Go through the material and copy each line in which the word "buds" shows up.
————
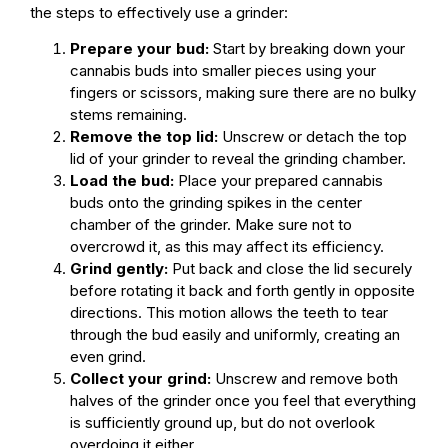
the steps to effectively use a grinder:
Prepare your bud:
Start by breaking down your
cannabis buds into smaller pieces using your
fingers or scissors, making sure there are no bulky
stems remaining.
Remove the top lid:
Unscrew or detach the top
lid of your grinder to reveal the grinding chamber.
Load the bud:
Place your prepared cannabis
buds onto the grinding spikes in the center
chamber of the grinder. Make sure not to
overcrowd it, as this may affect its efficiency.
Grind gently:
Put back and close the lid securely
before rotating it back and forth gently in opposite
directions. This motion allows the teeth to tear
through the bud easily and uniformly, creating an
even grind.
Collect your grind:
Unscrew and remove both
halves of the grinder once you feel that everything
is sufficiently ground up, but do not overlook
overdoing it either.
————
Answer to the problem:
cannabis buds into smaller pieces using your
buds onto the grinding spikes in the center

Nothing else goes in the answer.